=== Section Start ===

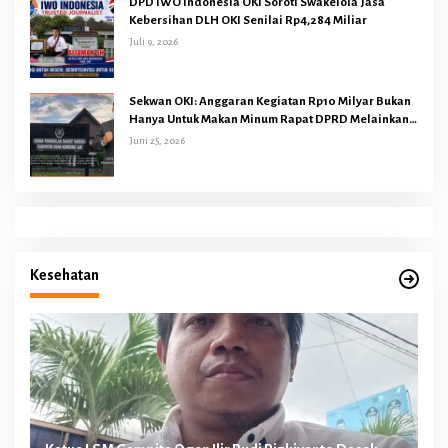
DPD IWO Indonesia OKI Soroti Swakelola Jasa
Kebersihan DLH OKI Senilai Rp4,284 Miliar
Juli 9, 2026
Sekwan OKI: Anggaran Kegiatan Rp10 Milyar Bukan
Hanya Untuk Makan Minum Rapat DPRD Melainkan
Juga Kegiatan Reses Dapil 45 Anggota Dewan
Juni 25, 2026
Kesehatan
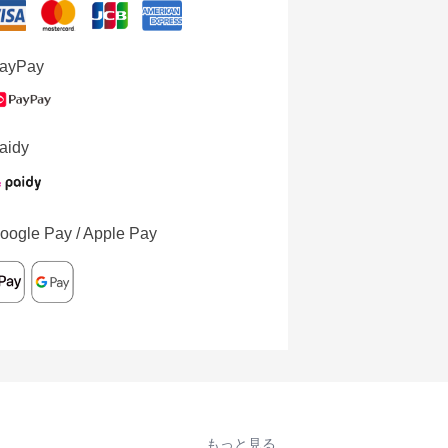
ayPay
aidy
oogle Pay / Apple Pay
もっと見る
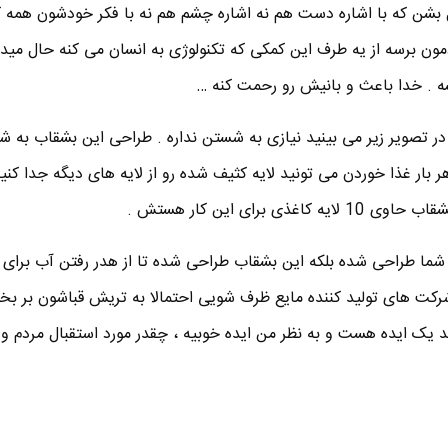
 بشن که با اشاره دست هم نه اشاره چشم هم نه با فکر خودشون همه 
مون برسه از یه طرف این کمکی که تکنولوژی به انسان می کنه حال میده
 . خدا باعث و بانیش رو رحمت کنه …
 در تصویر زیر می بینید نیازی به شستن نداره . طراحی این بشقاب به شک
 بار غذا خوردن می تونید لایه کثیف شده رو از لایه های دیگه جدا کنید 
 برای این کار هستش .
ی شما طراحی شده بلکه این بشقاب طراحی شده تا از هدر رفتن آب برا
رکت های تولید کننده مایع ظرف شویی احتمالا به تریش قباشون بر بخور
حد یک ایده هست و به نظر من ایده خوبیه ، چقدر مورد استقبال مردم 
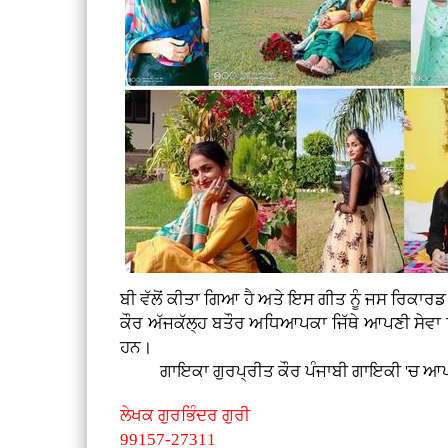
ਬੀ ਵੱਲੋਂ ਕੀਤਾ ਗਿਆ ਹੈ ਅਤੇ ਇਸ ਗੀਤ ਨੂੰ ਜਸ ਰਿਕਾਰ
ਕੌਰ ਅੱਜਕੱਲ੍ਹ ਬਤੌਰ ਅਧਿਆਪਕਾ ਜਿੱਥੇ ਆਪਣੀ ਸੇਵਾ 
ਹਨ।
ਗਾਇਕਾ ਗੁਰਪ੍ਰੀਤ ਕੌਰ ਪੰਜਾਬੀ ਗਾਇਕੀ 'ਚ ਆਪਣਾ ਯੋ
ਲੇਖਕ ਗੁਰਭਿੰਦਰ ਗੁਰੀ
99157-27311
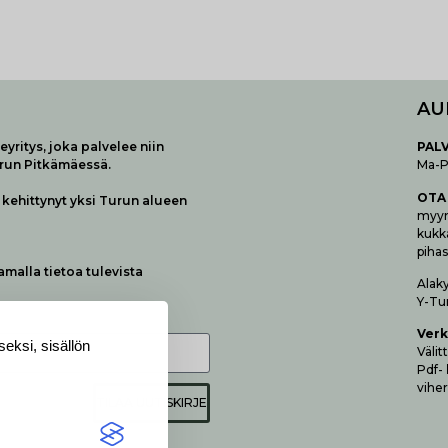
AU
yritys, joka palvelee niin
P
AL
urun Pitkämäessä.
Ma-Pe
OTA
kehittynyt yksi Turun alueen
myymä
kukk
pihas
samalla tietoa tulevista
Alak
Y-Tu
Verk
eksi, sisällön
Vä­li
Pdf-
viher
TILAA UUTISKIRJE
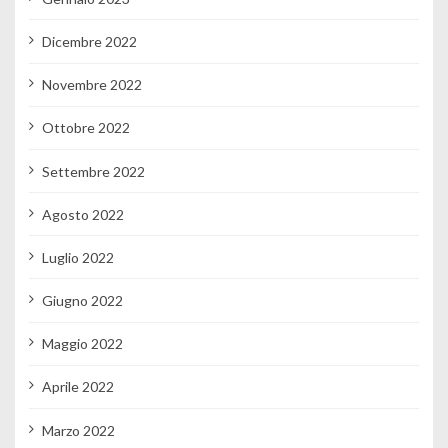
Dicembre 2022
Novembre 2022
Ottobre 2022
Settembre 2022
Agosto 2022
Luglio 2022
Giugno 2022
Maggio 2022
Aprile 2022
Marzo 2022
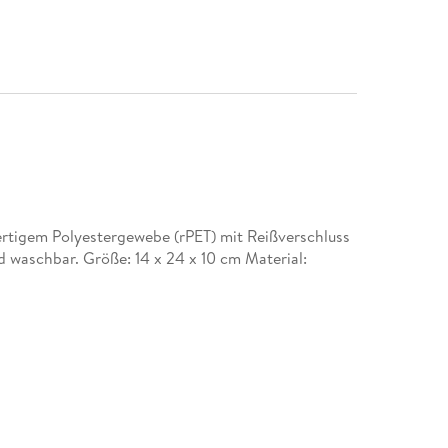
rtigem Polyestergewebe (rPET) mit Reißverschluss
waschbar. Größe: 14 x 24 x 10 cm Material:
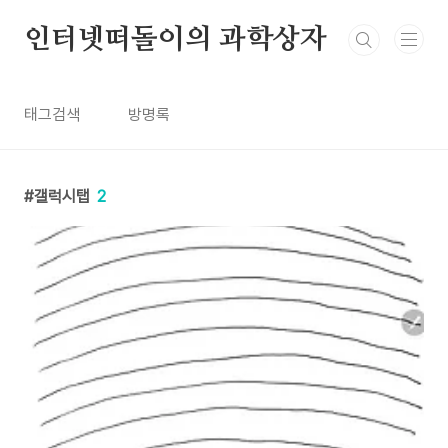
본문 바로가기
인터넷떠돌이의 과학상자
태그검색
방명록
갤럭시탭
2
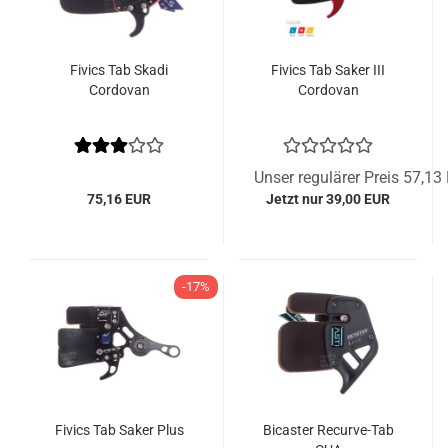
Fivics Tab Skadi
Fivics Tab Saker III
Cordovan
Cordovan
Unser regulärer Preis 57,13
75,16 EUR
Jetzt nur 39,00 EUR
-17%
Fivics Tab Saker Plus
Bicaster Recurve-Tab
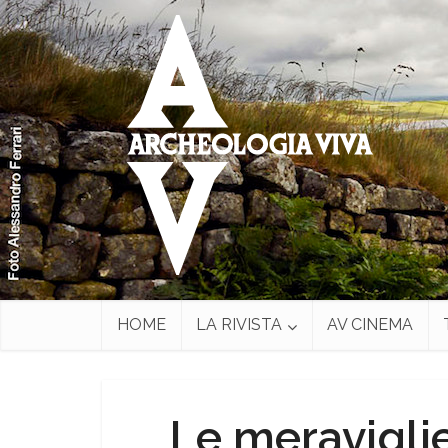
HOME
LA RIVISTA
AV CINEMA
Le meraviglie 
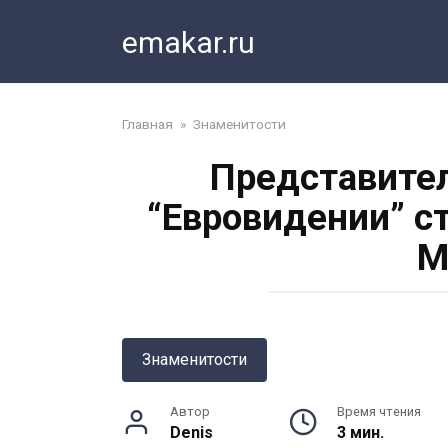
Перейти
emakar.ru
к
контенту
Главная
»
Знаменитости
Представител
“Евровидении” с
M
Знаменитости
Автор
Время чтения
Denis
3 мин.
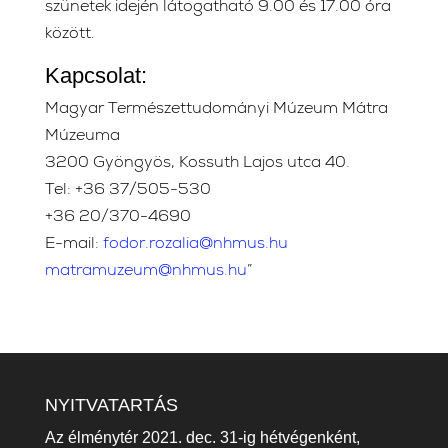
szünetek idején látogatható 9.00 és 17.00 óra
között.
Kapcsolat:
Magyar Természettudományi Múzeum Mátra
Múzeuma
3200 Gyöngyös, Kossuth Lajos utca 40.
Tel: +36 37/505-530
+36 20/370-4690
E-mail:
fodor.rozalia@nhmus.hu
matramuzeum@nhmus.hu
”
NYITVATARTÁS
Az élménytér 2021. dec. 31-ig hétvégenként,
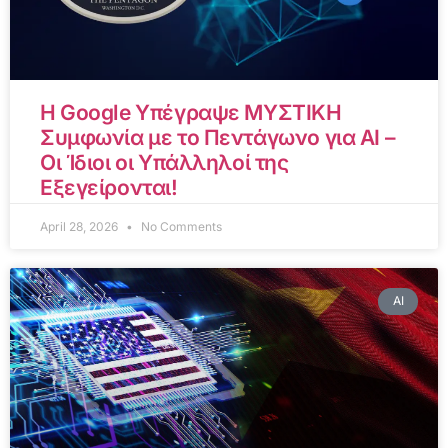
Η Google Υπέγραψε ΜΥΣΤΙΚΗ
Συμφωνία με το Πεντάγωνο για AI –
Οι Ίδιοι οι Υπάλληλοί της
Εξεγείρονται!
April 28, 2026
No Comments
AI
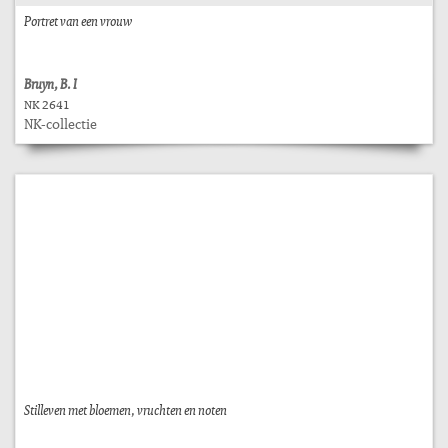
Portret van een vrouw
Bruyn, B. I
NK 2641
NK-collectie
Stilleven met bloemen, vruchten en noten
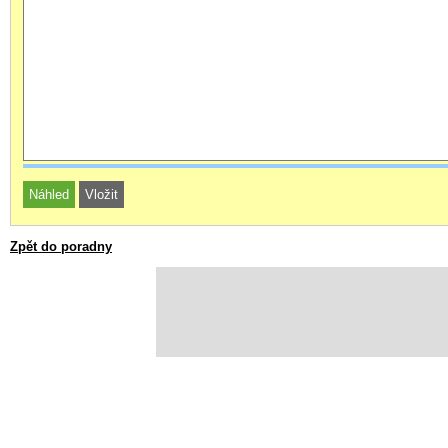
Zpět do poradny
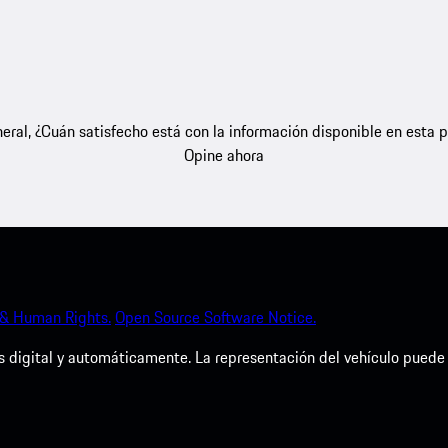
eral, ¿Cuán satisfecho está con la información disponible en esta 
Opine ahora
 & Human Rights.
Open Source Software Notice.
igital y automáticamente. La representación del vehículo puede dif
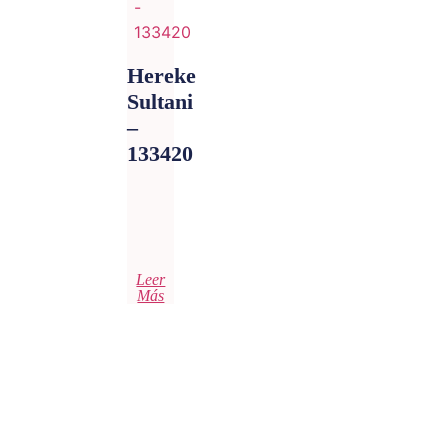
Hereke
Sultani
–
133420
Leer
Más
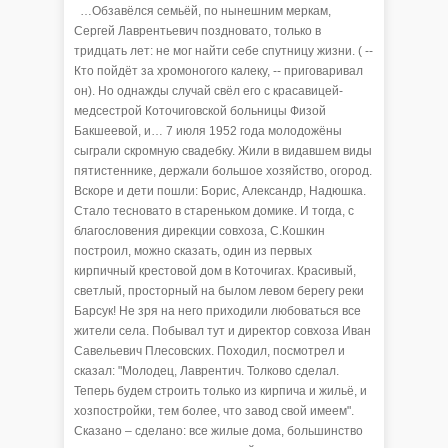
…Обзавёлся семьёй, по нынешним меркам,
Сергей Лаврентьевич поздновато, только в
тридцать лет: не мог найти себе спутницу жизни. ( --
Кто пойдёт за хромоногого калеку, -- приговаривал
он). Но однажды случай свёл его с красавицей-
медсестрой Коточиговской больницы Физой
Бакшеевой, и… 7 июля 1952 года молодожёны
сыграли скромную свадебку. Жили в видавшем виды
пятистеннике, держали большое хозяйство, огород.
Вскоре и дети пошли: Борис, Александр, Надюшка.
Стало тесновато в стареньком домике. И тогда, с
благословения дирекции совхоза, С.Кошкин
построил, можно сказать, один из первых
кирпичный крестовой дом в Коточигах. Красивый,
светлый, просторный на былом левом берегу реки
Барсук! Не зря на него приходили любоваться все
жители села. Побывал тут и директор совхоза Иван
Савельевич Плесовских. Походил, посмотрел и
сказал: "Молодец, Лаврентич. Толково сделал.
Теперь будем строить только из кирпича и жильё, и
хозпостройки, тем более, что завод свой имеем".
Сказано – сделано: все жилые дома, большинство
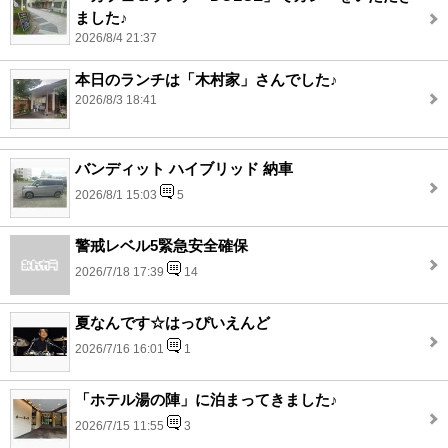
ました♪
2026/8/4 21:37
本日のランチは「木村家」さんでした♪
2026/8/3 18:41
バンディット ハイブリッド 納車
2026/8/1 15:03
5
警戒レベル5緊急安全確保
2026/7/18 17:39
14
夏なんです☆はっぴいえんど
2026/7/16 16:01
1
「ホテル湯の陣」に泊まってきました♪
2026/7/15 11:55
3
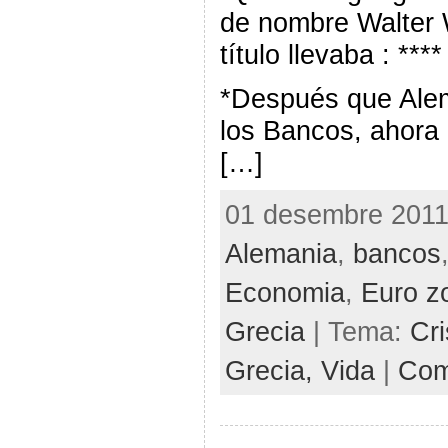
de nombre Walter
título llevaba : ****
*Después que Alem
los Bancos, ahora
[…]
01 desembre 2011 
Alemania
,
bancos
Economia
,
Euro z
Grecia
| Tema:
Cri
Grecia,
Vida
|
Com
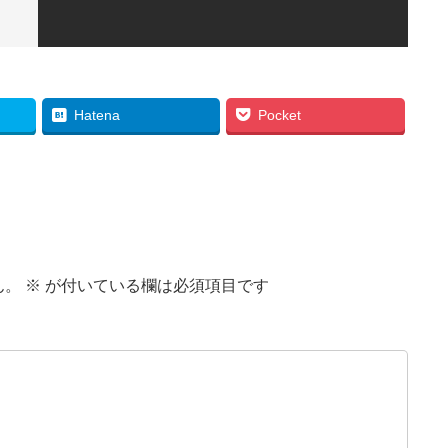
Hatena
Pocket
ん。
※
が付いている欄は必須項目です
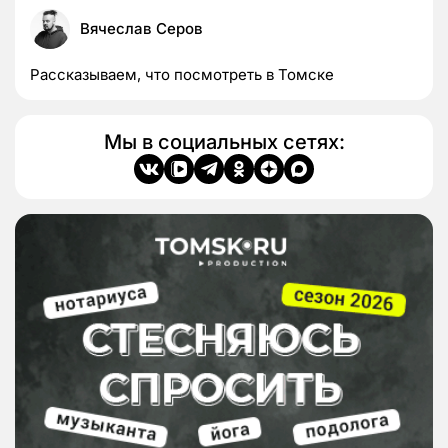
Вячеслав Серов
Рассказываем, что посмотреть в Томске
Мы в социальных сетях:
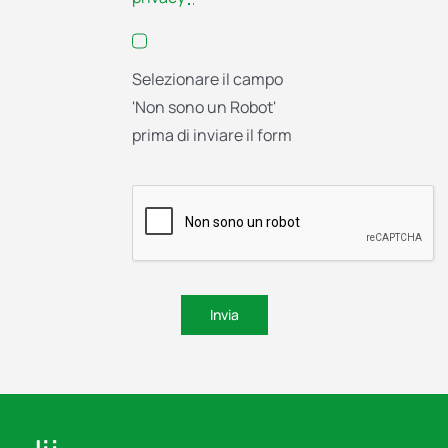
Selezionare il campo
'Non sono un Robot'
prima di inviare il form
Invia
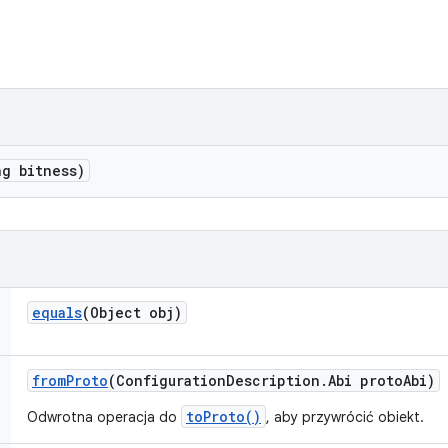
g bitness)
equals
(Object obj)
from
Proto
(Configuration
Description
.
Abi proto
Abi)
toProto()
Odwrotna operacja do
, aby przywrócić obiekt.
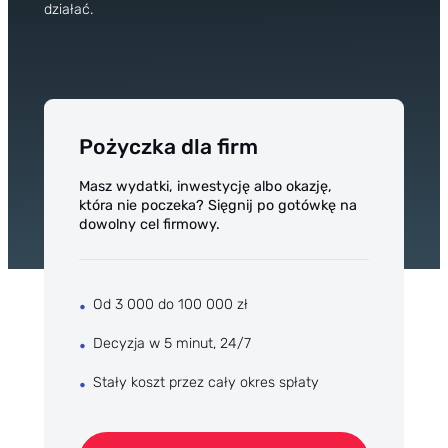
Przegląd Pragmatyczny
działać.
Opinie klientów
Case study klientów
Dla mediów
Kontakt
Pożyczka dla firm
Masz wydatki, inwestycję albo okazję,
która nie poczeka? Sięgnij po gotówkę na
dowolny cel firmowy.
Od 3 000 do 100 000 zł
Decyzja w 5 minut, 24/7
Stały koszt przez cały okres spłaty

=== Section End ===

* _Prompt_
Everything in the entries above should be returned exactly, apart from the pictures.

* _Answer for this exercise_
DPD IWO Indonesia OKI Soroti Swakelola Jasa
Kebersihan DLH OKI Senilai Rp4,284 Miliar
Juli 9, 2026
Sekwan OKI: Anggaran Kegiatan Rp10 Milyar Bukan
Hanya Untuk Makan Minum Rapat DPRD Melainkan
Juga Kegiatan Reses Dapil 45 Anggota Dewan
Juni 25, 2026
Kesehatan
ayPay
aidy
oogle Pay / Apple Pay
もっと見る
 بشن که با اشاره دست هم نه اشاره چشم هم نه با فکر خودشون همه 
مون برسه از یه طرف این کمکی که تکنولوژی به انسان می کنه حال میده
 . خدا باعث و بانیش رو رحمت کنه …
 در تصویر زیر می بینید نیازی به شستن نداره . طراحی این بشقاب به شک
 بار غذا خوردن می تونید لایه کثیف شده رو از لایه های دیگه جدا کنید 
 برای این کار هستش .
ی شما طراحی شده بلکه این بشقاب طراحی شده تا از هدر رفتن آب برا
رکت های تولید کننده مایع ظرف شویی احتمالا به تریش قباشون بر بخور
حد یک ایده هست و به نظر من ایده خوبیه ، چقدر مورد استقبال مردم 
ਬੀ ਵੱਲੋਂ ਕੀਤਾ ਗਿਆ ਹੈ ਅਤੇ ਇਸ ਗੀਤ ਨੂੰ ਜਸ ਰਿਕਾਰ
ਕੌਰ ਅੱਜਕੱਲ੍ਹ ਬਤੌਰ ਅਧਿਆਪਕਾ ਜਿੱਥੇ ਆਪਣੀ ਸੇਵਾ 
ਹਨ।
ਗਾਇਕਾ ਗੁਰਪ੍ਰੀਤ ਕੌਰ ਪੰਜਾਬੀ ਗਾਇਕੀ 'ਚ ਆਪਣਾ ਯੋ
ਲੇਖਕ ਗੁਰਭਿੰਦਰ ਗੁਰੀ
99157-27311
AU
yritys, joka palvelee niin
P
AL
urun Pitkämäessä.
Ma-Pe
OTA
kehittynyt yksi Turun alueen
myymä
kukk
pihas
samalla tietoa tulevista
Alak
Y-Tu
Verk
eksi, sisällön
Vä­li
Pdf-
viher
TILAA UUTISKIRJE
Dicembre 2022
Novembre 2022
Ottobre 2022
Settembre 2022
Agosto 2022
Luglio 2022
Giugno 2022
Maggio 2022
Aprile 2022
Marzo 2022
rtigem Polyestergewebe (rPET) mit Reißverschluss
waschbar. Größe: 14 x 24 x 10 cm Material:
본문 바로가기
인터넷떠돌이의 과학상자
태그검색
방명록
갤럭시탭
2
Fivics Tab Skadi
Fivics Tab Saker III
Cordovan
Cordovan
Unser regulärer Preis 57,13
75,16 EUR
Jetzt nur 39,00 EUR
-17%
Fivics Tab Saker Plus
Bicaster Recurve-Tab
HOME
LA RIVISTA
AV CINEMA
Le meraviglie 
Перейти
emakar.ru
к
контенту
Главная
»
Знаменитости
Представител
“Евровидении” с
M
Знаменитости
Автор
Время чтения
Denis
3 мин.
szünetek idején látogatható 9.00 és 17.00 óra
között.
Kapcsolat:
Magyar Természettudományi Múzeum Mátra
Múzeuma
3200 Gyöngyös, Kossuth Lajos utca 40.
Tel: +36 37/505-530
+36 20/370-4690
E-mail:
fodor.rozalia@nhmus.hu
matramuzeum@nhmus.hu
”
NYITVATARTÁS
Az élménytér 2021. dec. 31-ig hétvégenként,
Η Google Υπέγραψε ΜΥΣΤΙΚΗ
Συμφωνία με το Πεντάγωνο για AI –
Οι Ίδιοι οι Υπάλληλοί της
Εξεγείρονται!
April 28, 2026
No Comments
AI
Portret van een vrouw
Bruyn, B. I
NK 2641
NK-collectie
Stilleven met bloemen, vruchten en noten
Zpět do poradny
eral, ¿Cuán satisfecho está con la información disponible en esta 
Opine ahora
 & Human Rights.
Open Source Software Notice.
igital y automáticamente. La representación del vehículo puede dif
Hereke
Sultani
–
133420
Leer
Más
…Обзавёлся семьёй, по нынешним меркам,
Сергей Лаврентьевич поздновато, только в
тридцать лет: не мог найти себе спутницу жизни. ( --
Кто пойдёт за хромоногого калеку, -- приговаривал
он). Но однажды случай свёл его с красавицей-
медсестрой Коточиговской больницы Физой
Бакшеевой, и… 7 июля 1952 года молодожёны
сыграли скромную свадебку. Жили в видавшем виды
пятистеннике, держали большое хозяйство, огород.
Вскоре и дети пошли: Борис, Александр, Надюшка.
Стало тесновато в стареньком домике. И тогда, с
благословения дирекции совхоза, С.Кошкин
построил, можно сказать, один из первых
кирпичный крестовой дом в Коточигах. Красивый,
светлый, просторный на былом левом берегу реки
Барсук! Не зря на него приходили любоваться все
жители села. Побывал тут и директор совхоза Иван
Савельевич Плесовских. Походил, посмотрел и
сказал: "Молодец, Лаврентич. Толково сделал.
Теперь будем строить только из кирпича и жильё, и
хозпостройки, тем более, что завод свой имеем".
Сказано – сделано: все жилые дома, большинство
ました♪
2026/8/4 21:37
本日のランチは「木村家」さんでした♪
2026/8/3 18:41
バンディット ハイブリッド 納車
2026/8/1 15:03
5
警戒レベル5緊急安全確保
2026/7/18 17:39
14
夏なんです☆はっぴいえんど
2026/7/16 16:01
1
「ホテル湯の陣」に泊まってきました♪
2026/7/15 11:55
3
de nombre Walter
título llevaba : ****
*Después que Alem
los Bancos, ahora
[…]
01 desembre 2011 
Alemania
,
bancos
Economia
,
Euro z
Grecia
| Tema:
Cri
Grecia,
Vida
|
Com
Hatena
Pocket
ん。
※
が付いている欄は必須項目です
Вячеслав Серов
Рассказываем, что посмотреть в Томске
Мы в социальных сетях:
Selezionare il campo
'Non sono un Robot'
prima di inviare il form
Invia
g bitness)
equals
(Object obj)
from
Proto
(Configuration
Description
.
Abi proto
Abi)
toProto()
Odwrotna operacja do
, aby przywrócić obiekt.
Przegląd Pragmatyczny
działać.
Opinie klientów
Case study klientów
Dla mediów
Kontakt
Pożyczka dla firm
Masz wydatki, inwestycję albo okazję,
która nie poczeka? Sięgnij po gotówkę na
dowolny cel firmowy.
Od 3 000 do 100 000 zł
Decyzja w 5 minut, 24/7
Stały koszt przez cały okres spłaty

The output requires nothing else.